Frequently Asked Questions

How much learning time should a preschooler have per day?

All of it — because preschoolers learn continuously through every interaction with their environment. The question of "learning time" implies that learning is separate from living, which it isn't at this age. A preschooler who plays freely, has rich conversations, is read to, helps in the kitchen, plays outdoors, and is exposed to music and art is having the richest possible educational experience. Formal, scheduled "learning time" is less productive than a generally enriched daily environment.

How do I know if my preschooler is learning enough at home?

Developmental milestones (not academic benchmarks) are the appropriate assessment tool for preschoolers. Verify your child is meeting age-appropriate milestones for language, motor, social-emotional, and cognitive development using your pediatrician's well-child visit assessments. Preschoolers learning through play, conversation, books, and daily life engagement are learning more than their standardized test scores will later reflect. Concern is warranted if a child shows regression in skills previously mastered, or fails to meet speech and language milestones.
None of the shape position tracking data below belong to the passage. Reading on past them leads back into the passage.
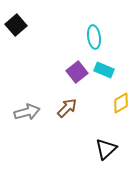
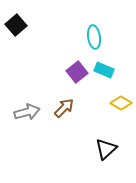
yellow diamond: rotated 60 degrees clockwise
brown arrow: moved 3 px left
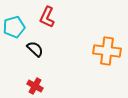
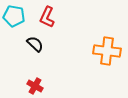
cyan pentagon: moved 11 px up; rotated 25 degrees clockwise
black semicircle: moved 5 px up
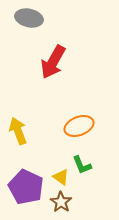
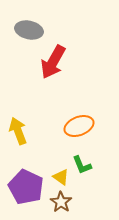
gray ellipse: moved 12 px down
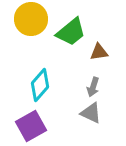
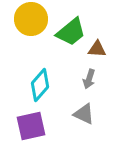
brown triangle: moved 2 px left, 3 px up; rotated 12 degrees clockwise
gray arrow: moved 4 px left, 8 px up
gray triangle: moved 7 px left, 1 px down
purple square: rotated 16 degrees clockwise
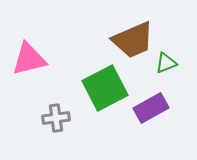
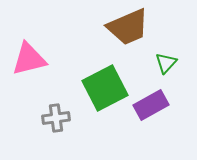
brown trapezoid: moved 5 px left, 13 px up
green triangle: rotated 25 degrees counterclockwise
purple rectangle: moved 3 px up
Related reading: See also our alphabet activities and our read-aloud guide for more ideas on this topic.

🎓 Skills Your Child Will Develop

  • 🌐 World Knowledge — Background knowledge about the world dramatically accelerates reading comprehension — children who know more understand more of what they read — making every content-area learning experience a literacy investment.
  • 😊 Love of Learning — Positive early learning experiences build a child's identity as a learner — and children who see themselves as curious, capable learners approach school with the engagement and resilience that matter more than any specific skill.
  • 🔢 Early Numeracy — Hands-on counting, sorting, measuring, and pattern work develops the number sense and mathematical reasoning that formal arithmetic will later build on — and preschool numeracy is one of the strongest predictors of later math achievement.
  • 👂 Listening & Attention — Activities that require children to listen carefully and follow directions build the voluntary auditory attention that classroom learning, reading comprehension, and conversation all require.

Preschoolers will love making this paper bag pumpkin as a special Halloween craft activity. This Halloween art project makes a wonderful holiday decoration for preschoolers desks at school or at home as a centerpiece for a festive meal.

Questions to Ask Your Child

Use these open-ended prompts to extend the learning during or after the activity:

  • "What was the most interesting thing you learned today?"
  • "Can you explain this to a stuffed animal as if they've never heard of it?"
  • "What part do you want to practice more?"
  • "How is this connected to something you already know?"
  • "What would you want to learn more about?"
  • "If you were the teacher, what would you tell the class about this?"

There are no right or wrong answers to any of these questions. The goal is to keep the conversation going, model curious thinking, and give your child practice putting their experience into words.